■ **EXERCISE DIRECTIONS**
Your answer should be one number, the count of lines in the records that carry the string "enero".

■ **SUPPLIED MATERIAL**
__________________________________________________

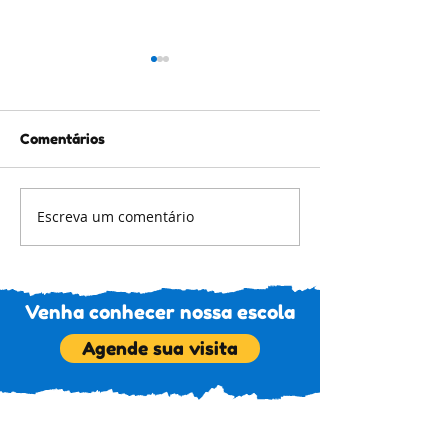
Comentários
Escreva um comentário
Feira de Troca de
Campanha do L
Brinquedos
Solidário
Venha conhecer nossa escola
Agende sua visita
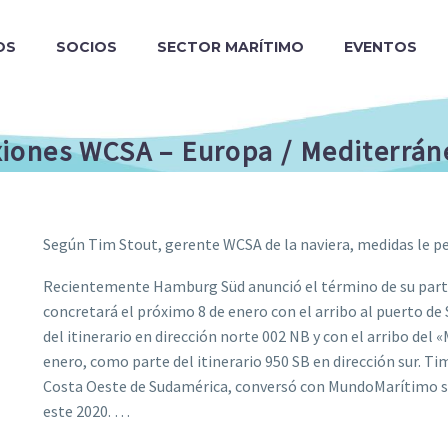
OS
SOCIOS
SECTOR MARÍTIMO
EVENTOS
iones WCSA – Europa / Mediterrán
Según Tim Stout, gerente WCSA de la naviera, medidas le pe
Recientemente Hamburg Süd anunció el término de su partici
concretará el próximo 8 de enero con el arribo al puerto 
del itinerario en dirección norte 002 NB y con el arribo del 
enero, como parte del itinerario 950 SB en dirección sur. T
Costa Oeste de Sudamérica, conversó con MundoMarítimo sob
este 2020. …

__________________________________________________

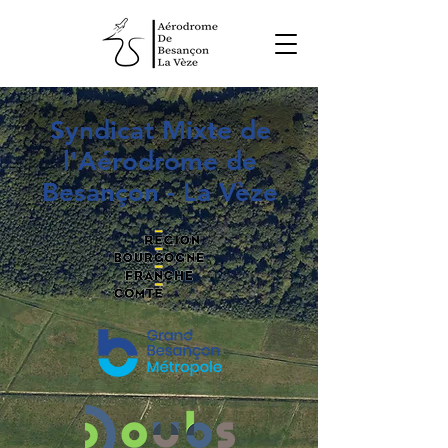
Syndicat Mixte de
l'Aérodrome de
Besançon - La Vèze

__________________________________________________

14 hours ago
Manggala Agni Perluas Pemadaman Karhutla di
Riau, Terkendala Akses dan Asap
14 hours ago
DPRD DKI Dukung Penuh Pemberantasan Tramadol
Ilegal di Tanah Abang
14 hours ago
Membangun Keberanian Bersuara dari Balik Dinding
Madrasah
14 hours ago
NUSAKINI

__________________________________________________

■ **ANSWER FOR THE TASK**
2